Ecco, nel funerale vaticano la fragilità è diventata nota di alta diplomazia. Le esequie di qualcuno sono sempre una dimostrazione di quanto la vita sia fragile, tanto più quelle di un papa che non ha esitato a mostrare la propria fragilità fino a poche ore prima di morire, scendendo in Piazza San Pietro per augurare Buona Pasqua ai fedeli. E tanto più tale esposizione di fragilità è significativa dinanzi a un parterre tanto cospicuo di grandi e di grandissimi di questo mondo. La potenza, la forza, la superbia del potere: «Tutto ciò è nulla», dice anche da morto papa Francesco.

I cardinali ai funerali di papa Francesco in Vaticano, foto Ansa

E poi l’uso del colore rosso, indubbiamente il colore che ha dominato i funerali di papa Bergoglio. Un colore da lui tanto amato, non solo per motivi estetici, sportivi o sentimentali, ma soprattutto per motivi di fede. Il rosso, infatti, è il colore dei martiri, del sangue, del sacrificio. Ma è anche il colore del tramonto del sole, “rosso di sera bel tempo si spera”.

Anche il rosso, oltre al verde, è il colore della speranza, della gioia, delle emozioni forti. Rosso, come la cravatta d’ordinanza quotidiana di the Donald, ma non oggi; come le guide dell’Eliseo, tanto amate e calpestate da Macron; come il cuore politico di Ignazio Lula, vecchio socialista che dice che Bergoglio è stato l’ultimo comunista. Ma il rosso di Bergoglio era forse politicamente quello della “Terza guerra mondiale a pezzi”, fortunatissima formula bergogliana, ripresa dai politici di tutto il mondo.
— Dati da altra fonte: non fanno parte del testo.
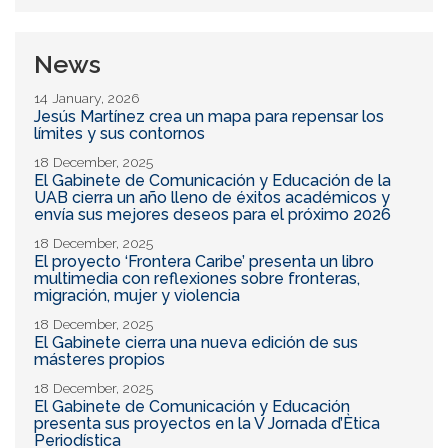
News
14 January, 2026
Jesús Martínez crea un mapa para repensar los
límites y sus contornos
18 December, 2025
El Gabinete de Comunicación y Educación de la
UAB cierra un año lleno de éxitos académicos y
envía sus mejores deseos para el próximo 2026
18 December, 2025
El proyecto ‘Frontera Caribe’ presenta un libro
multimedia con reflexiones sobre fronteras,
migración, mujer y violencia
18 December, 2025
El Gabinete cierra una nueva edición de sus
másteres propios
18 December, 2025
El Gabinete de Comunicación y Educación
presenta sus proyectos en la V Jornada d’Ètica
Periodística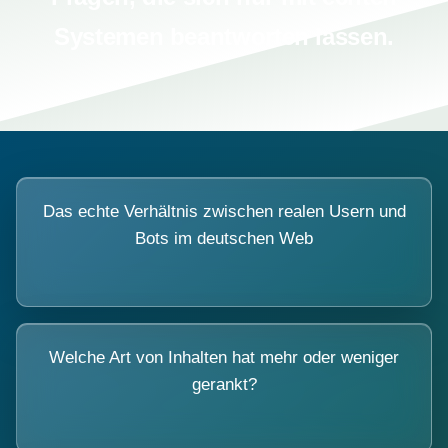
Systemen beantworten lassen.
Das echte Verhältnis zwischen realen Usern und
Bots im deutschen Web
Welche Art von Inhalten hat mehr oder weniger
gerankt?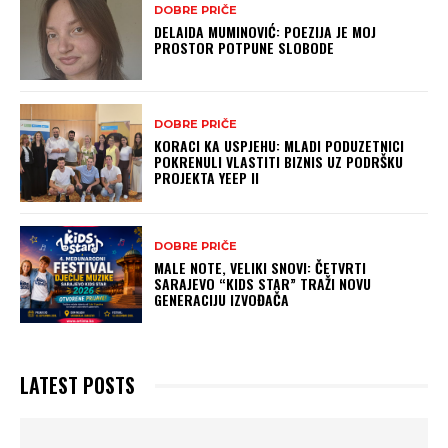
DOBRE PRIČE
DELAIDA MUMINOVIĆ: POEZIJA JE MOJ
PROSTOR POTPUNE SLOBODE
DOBRE PRIČE
KORACI KA USPJEHU: MLADI PODUZETNICI
POKRENULI VLASTITI BIZNIS UZ PODRŠKU
PROJEKTA YEEP II
DOBRE PRIČE
MALE NOTE, VELIKI SNOVI: ČETVRTI
SARAJEVO “KIDS STAR” TRAŽI NOVU
GENERACIJU IZVOĐAČA
LATEST POSTS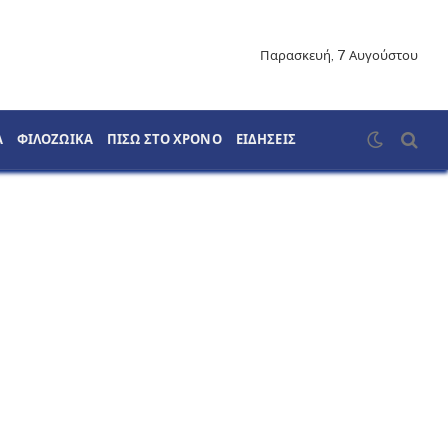
Παρασκευή, 7 Αυγούστου
Α
ΦΙΛΟΖΩΙΚΑ
ΠΙΣΩ ΣΤΟ ΧΡΟΝΟ
ΕΙΔΗΣΕΙΣ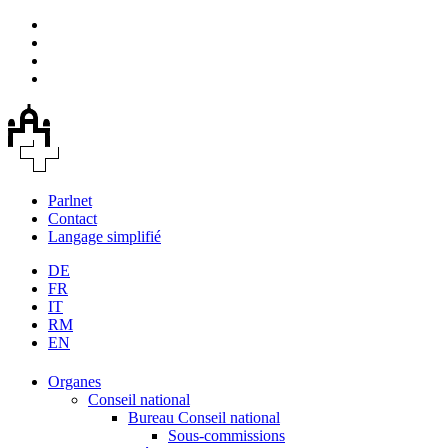
Parlnet
Contact
Langage simplifié
DE
FR
IT
RM
EN
Organes
Conseil national
Bureau Conseil national
Sous-commissions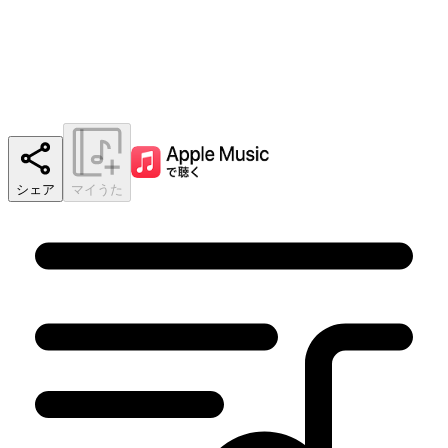
シェア
マイうた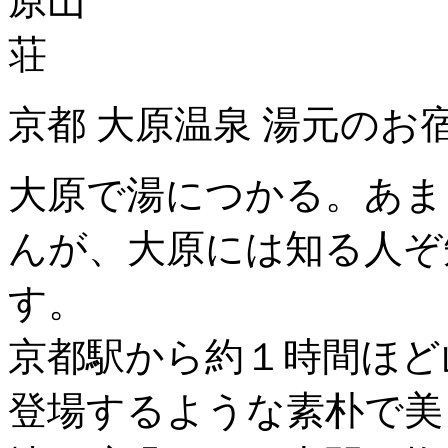
京都 大原温泉 湯元のお
大原で湯につかる。あま
んが、大原には知る人ぞ
す。
京都駅から約１時間ほど
登場するような素朴で美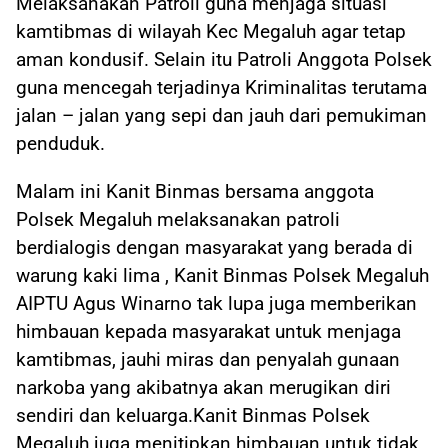
Melaksanakan Patroli guna menjaga situasi
kamtibmas di wilayah Kec Megaluh agar tetap
aman kondusif. Selain itu Patroli Anggota Polsek
guna mencegah terjadinya Kriminalitas terutama
jalan – jalan yang sepi dan jauh dari pemukiman
penduduk.
Malam ini Kanit Binmas bersama anggota
Polsek Megaluh melaksanakan patroli
berdialogis dengan masyarakat yang berada di
warung kaki lima , Kanit Binmas Polsek Megaluh
AIPTU Agus Winarno tak lupa juga memberikan
himbauan kepada masyarakat untuk menjaga
kamtibmas, jauhi miras dan penyalah gunaan
narkoba yang akibatnya akan merugikan diri
sendiri dan keluarga.Kanit Binmas Polsek
Megaluh juga menitipkan himbauan untuk tidak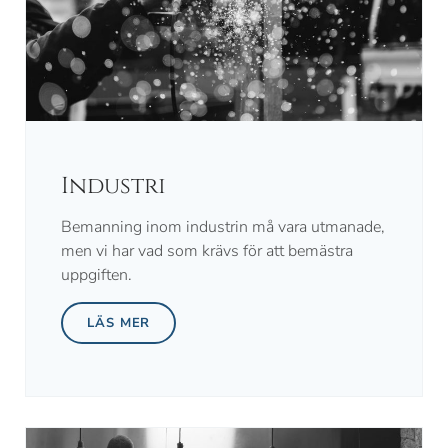
Industri
Bemanning inom industrin må vara utmanade,
men vi har vad som krävs för att bemästra
uppgiften.
LÄS MER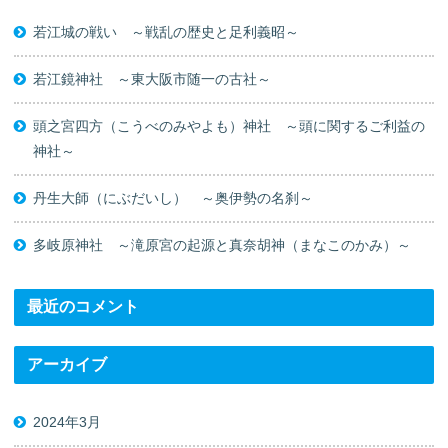
若江城の戦い ～戦乱の歴史と足利義昭～
若江鏡神社 ～東大阪市随一の古社～
頭之宮四方（こうべのみやよも）神社 ～頭に関するご利益の
神社～
丹生大師（にぶだいし） ～奥伊勢の名刹～
多岐原神社 ～滝原宮の起源と真奈胡神（まなこのかみ）～
最近のコメント
アーカイブ
2024年3月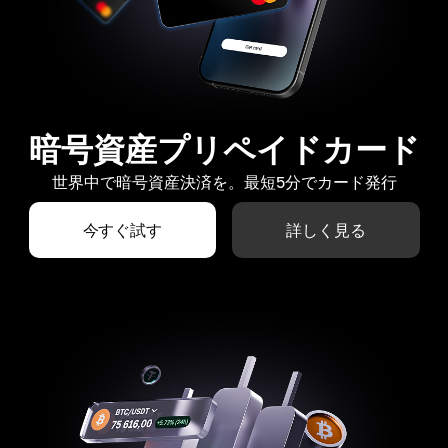
暗号資産プリペイドカード
世界中で暗号資産決済を。最短5分でカード発行
今すぐ試す
詳しく見る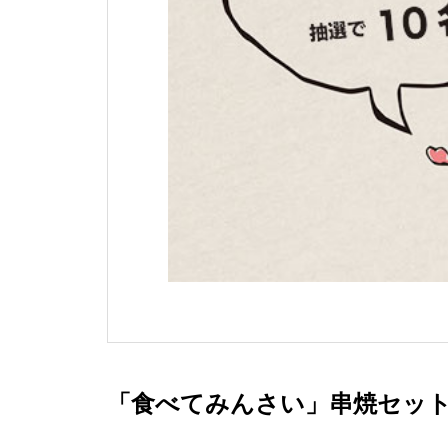
「食べてみんさい」串焼セッ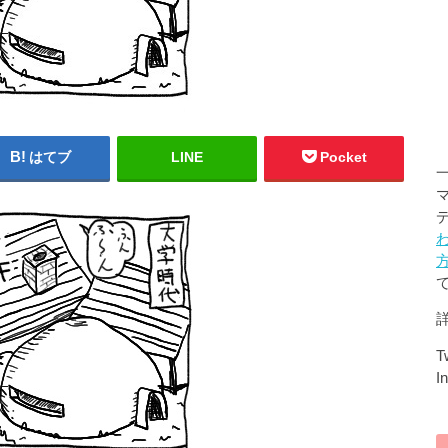
はてブ
LINE
Pocket
Tw
I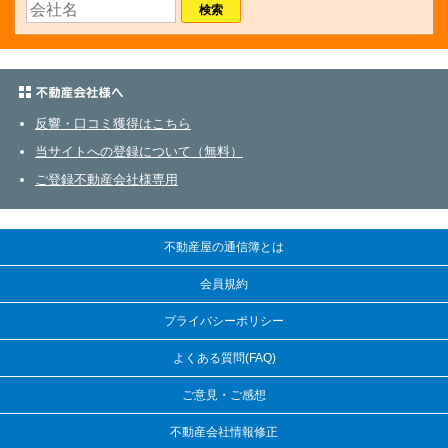
不動産会社さまへ
反響・口コミ獲得はこちら
当サイトへの登録について（無料）
ご登録不動産会社様専用
不動産屋の通信簿とは
会員規約
プライバシーポリシー
よくある質問(FAQ)
ご意見・ご感想
不動産会社情報修正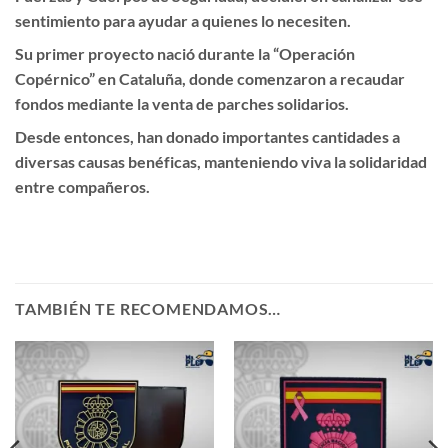
sentimiento para ayudar a quienes lo necesiten.
Su primer proyecto nació durante la “Operación
Copérnico” en Cataluña, donde comenzaron a recaudar
fondos mediante la venta de parches solidarios.
Desde entonces, han donado importantes cantidades a
diversas causas benéficas, manteniendo viva la solidaridad
entre compañeros.
TAMBIÉN TE RECOMENDAMOS…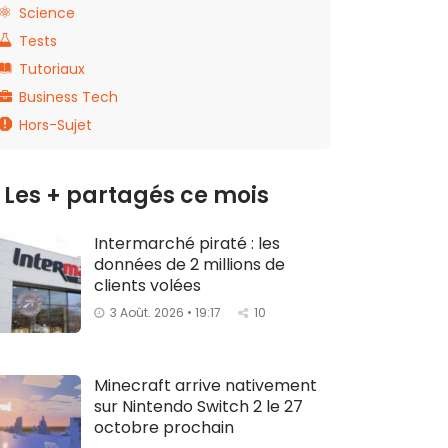
Science
Tests
Tutoriaux
Business Tech
Hors-Sujet
Les + partagés ce mois
Intermarché piraté : les
données de 2 millions de
clients volées
3 Août. 2026 • 19:17
10
Minecraft arrive nativement
sur Nintendo Switch 2 le 27
octobre prochain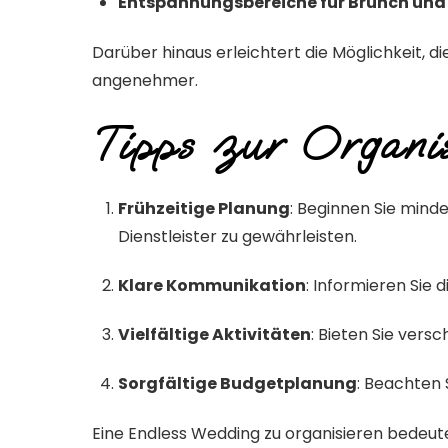
Entspannungsbereiche für Brunch und
Darüber hinaus erleichtert die Möglichkeit, di
angenehmer.
Tipps zur Organis
Frühzeitige Planung
:
Beginnen Sie minde
Dienstleister zu gewährleisten.
Klare Kommunikation
:
Informieren Sie 
Vielfältige Aktivitäten
:
Bieten Sie versc
Sorgfältige Budgetplanung
:
Beachten S
Eine Endless Wedding zu organisieren bedeutet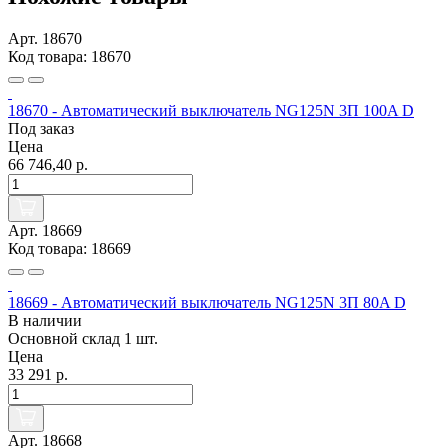
Арт. 18670
Код товара: 18670
18670 - Автоматический выключатель NG125N 3П 100A D
Под заказ
Цена
66 746,40 р.
Арт. 18669
Код товара: 18669
18669 - Автоматический выключатель NG125N 3П 80A D
В наличии
Основной склад
1 шт.
Цена
33 291 р.
Арт. 18668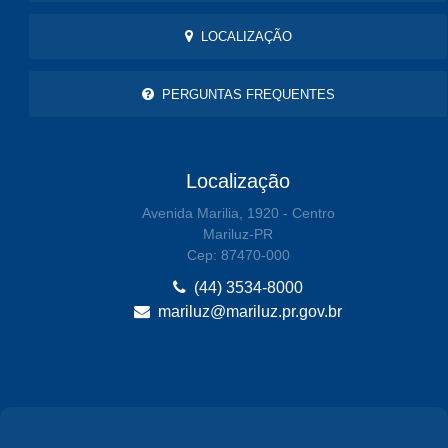
LOCALIZAÇÃO
PERGUNTAS FREQUENTES
Localização
Avenida Marilia, 1920 - Centro
Mariluz-PR
Cep: 87470-000
(44) 3534-8000
mariluz@mariluz.pr.gov.br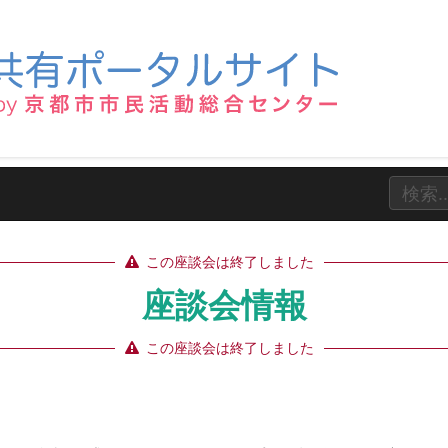
この座談会は終了しました
座談会情報
この座談会は終了しました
La bara del papa arriva a Santa Maria Maggiore, foto Ansa

L’amore del papa defunto per i poveri e la giustizia, virtù politica per eccellenza, forse in piazza non è venuta abbastanza in luce, anche se il decano, il cardinal Re, lo ha ricordato; anche se nella folla erano non pochi i piccoli di questo mondo; anche se le Scritture parlavano della giustizia divina e dell’amore di Dio. Ma il cuore di Bergoglio si è scoperto nella tumulazione a Santa Maria Maggiore: Maria e i poveri, rappresentati da quei 40 bisognosi che lo hanno accolto nella scalinata d’accesso. Solo loro, niente potenti, niente intellettuali, niente politici, solo loro, i poveri, attorno alla loro regina, la Salus populi romani, che pure è stata presente nel sagrato della basilica di San Pietro.

Da segnalare anche che ai due lati dell’altare, da una parte spiccava il rosso delle porpore cardinalizie, dall’altra il nero della politica. Ma sotto quei “costumi”, gli zoom della comunicazione vaticana – impeccabili, come impeccabile è stato il servizio di sicurezza e assistenza – evidenziavano volti dal mondo intero: il papa morto è riuscito a riunire a San Pietro l’intero pianeta, con le sue culture, le sue ricchezze, le sue guerre, le sue aspirazioni e le sue sconfitte. Almeno per qualche ora questo nostro pianeta si è trovato in pace, in uno Stato, almeno formalmente, senza il rumore delle armi. Che sia un viatico per il tempo che verrà, anche per il sacrificio del pontifex, il facitore di ponti?